Critics’ Picks

Laurent Montaron, Lavarsi le mani, 2020, basin, jug, bar of lemon soap, soap dish, dry towel, dimensions variable.

Laurent Montaron, Lavarsi le mani, 2020, basin, jug, bar of lemon soap, soap dish, dry towel, dimensions variable.

Lisbon

Laurent Montaron

Monitor | Lisbon
Rua da Páscoa 91
September 17–November 7, 2020

French artist Laurent Montaron’s debut exhibition in Lisbon maps a threshold between nature and technology where belief systems and superstitions interfere with electronics. In installations, photographs, and a film that feel elusively inflected by the pandemic, various and complex overlapping fields of epistemological inquiry are explored with childlike curiosity. Grounded (all works 2020)—a wall-mounted fencing foil tethered to the checkerboard floor by a dangling cord—draws a parallel between electrical wiring and “earthing,” a therapy that encourages connection to the earth’s electrical field by, say, walking barefoot on the grass. Elsewhere on the floor, oddly facing the wall, an old Hantarex television plays Crystal Radio, a roughly minute-long Super 16-mm film that depicts a wireless crystal radio receiver from the early days of radio. Galena, its main mineral component, is today commonly used in batteries, but it is also associated with alchemical transformations.
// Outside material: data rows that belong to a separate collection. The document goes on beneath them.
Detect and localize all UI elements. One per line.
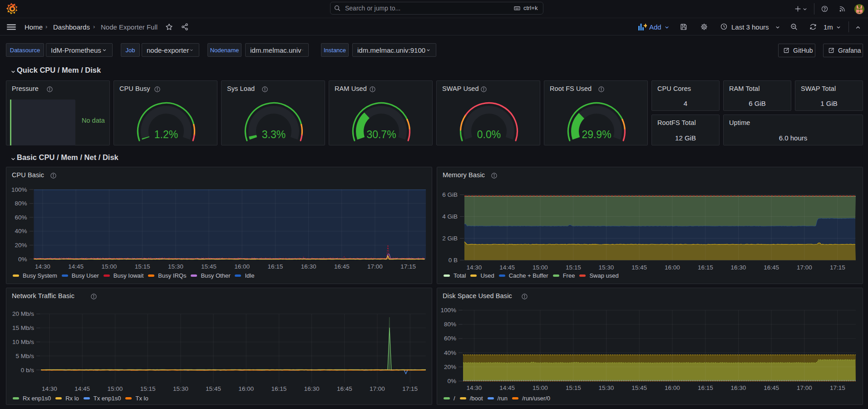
svg-text:80%: 80%: [15, 200, 27, 207]
svg-text:15:45: 15:45: [631, 384, 647, 391]
svg-text:16:00: 16:00: [665, 264, 680, 271]
svg-text:10 Mb/s: 10 Mb/s: [12, 339, 34, 345]
svg-text:30.7%: 30.7%: [366, 129, 396, 140]
svg-text:16:30: 16:30: [301, 263, 316, 270]
svg-text:20%: 20%: [15, 242, 27, 249]
svg-text:16:00: 16:00: [234, 263, 250, 270]
svg-text:14:45: 14:45: [74, 385, 90, 392]
svg-text:20%: 20%: [444, 364, 456, 370]
svg-text:15:30: 15:30: [168, 263, 183, 270]
svg-text:4 GiB: 4 GiB: [442, 213, 458, 220]
svg-text:14:30: 14:30: [467, 264, 482, 271]
svg-text:15:30: 15:30: [599, 384, 614, 391]
svg-text:14:30: 14:30: [42, 385, 57, 392]
svg-text:16:30: 16:30: [731, 264, 746, 271]
svg-text:17:15: 17:15: [830, 384, 845, 391]
svg-text:40%: 40%: [444, 349, 456, 356]
svg-text:16:00: 16:00: [665, 384, 680, 391]
svg-text:15:45: 15:45: [201, 263, 217, 270]
svg-text:15:15: 15:15: [566, 384, 581, 391]
svg-text:14:45: 14:45: [499, 384, 515, 391]
svg-text:16:30: 16:30: [304, 385, 320, 392]
svg-text:17:00: 17:00: [370, 385, 385, 392]
svg-text:20 Mb/s: 20 Mb/s: [12, 310, 34, 317]
svg-text:16:45: 16:45: [764, 384, 779, 391]
svg-text:15 Mb/s: 15 Mb/s: [12, 324, 34, 331]
svg-text:17:00: 17:00: [797, 264, 812, 271]
svg-text:6 GiB: 6 GiB: [442, 191, 458, 198]
svg-text:15:45: 15:45: [206, 385, 221, 392]
svg-text:14:30: 14:30: [35, 263, 50, 270]
svg-text:60%: 60%: [444, 335, 456, 342]
svg-text:0.0%: 0.0%: [477, 129, 501, 140]
svg-text:14:30: 14:30: [467, 384, 482, 391]
svg-text:15:00: 15:00: [108, 385, 123, 392]
svg-text:16:15: 16:15: [698, 384, 713, 391]
svg-text:15:15: 15:15: [566, 264, 581, 271]
svg-text:80%: 80%: [444, 321, 456, 328]
svg-text:15:15: 15:15: [140, 385, 156, 392]
svg-text:16:15: 16:15: [271, 385, 287, 392]
svg-text:17:00: 17:00: [367, 263, 383, 270]
svg-text:17:15: 17:15: [400, 263, 416, 270]
svg-text:0 B: 0 B: [449, 257, 458, 264]
svg-text:40%: 40%: [15, 228, 27, 234]
svg-text:17:00: 17:00: [797, 384, 812, 391]
svg-text:15:30: 15:30: [599, 264, 614, 271]
svg-text:14:45: 14:45: [68, 263, 84, 270]
svg-text:16:15: 16:15: [268, 263, 283, 270]
svg-text:29.9%: 29.9%: [582, 129, 611, 140]
svg-text:15:30: 15:30: [173, 385, 188, 392]
svg-text:0%: 0%: [447, 378, 456, 384]
svg-text:100%: 100%: [440, 307, 456, 314]
svg-text:5 Mb/s: 5 Mb/s: [15, 353, 34, 359]
svg-text:15:45: 15:45: [631, 264, 647, 271]
svg-text:16:45: 16:45: [334, 263, 350, 270]
svg-text:14:45: 14:45: [499, 264, 515, 271]
svg-text:3.3%: 3.3%: [262, 129, 286, 140]
svg-text:16:45: 16:45: [764, 264, 779, 271]
svg-text:15:15: 15:15: [135, 263, 150, 270]
svg-text:1.2%: 1.2%: [154, 129, 178, 140]
svg-text:17:15: 17:15: [402, 385, 418, 392]
svg-text:100%: 100%: [11, 186, 27, 193]
svg-text:15:00: 15:00: [102, 263, 117, 270]
svg-text:16:15: 16:15: [698, 264, 713, 271]
svg-text:16:00: 16:00: [238, 385, 254, 392]
svg-text:15:00: 15:00: [533, 384, 548, 391]
svg-text:16:45: 16:45: [337, 385, 352, 392]
svg-text:2 GiB: 2 GiB: [442, 235, 458, 242]
svg-text:15:00: 15:00: [533, 264, 548, 271]
svg-text:60%: 60%: [15, 214, 27, 221]
svg-text:0 b/s: 0 b/s: [21, 367, 35, 374]
svg-text:17:15: 17:15: [830, 264, 845, 271]
svg-text:0%: 0%: [18, 256, 27, 263]
svg-text:16:30: 16:30: [731, 384, 746, 391]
Inconspicuously perched inside a window frame is Live, a small Sony tape recorder that records in a loop as to continuously overwrite itself. Montaron alludes to the pandemic-flourishing surveillance state while offering us the relief of a reconnoitering device unwilling to retain information. The virus is also registered near the entrance, where viewers find Lavarsi le mani (To Wash Hands): a pitcher of water, a basin, and lemon soap. Arranged on small wooden boxes, the objects are meant to facilitate a Montessorian children’s ritual. In restoring wonder to the mundane, the work announces the show’s intentions of grounding invisible knowledge systems firmly in emotional, lived experience.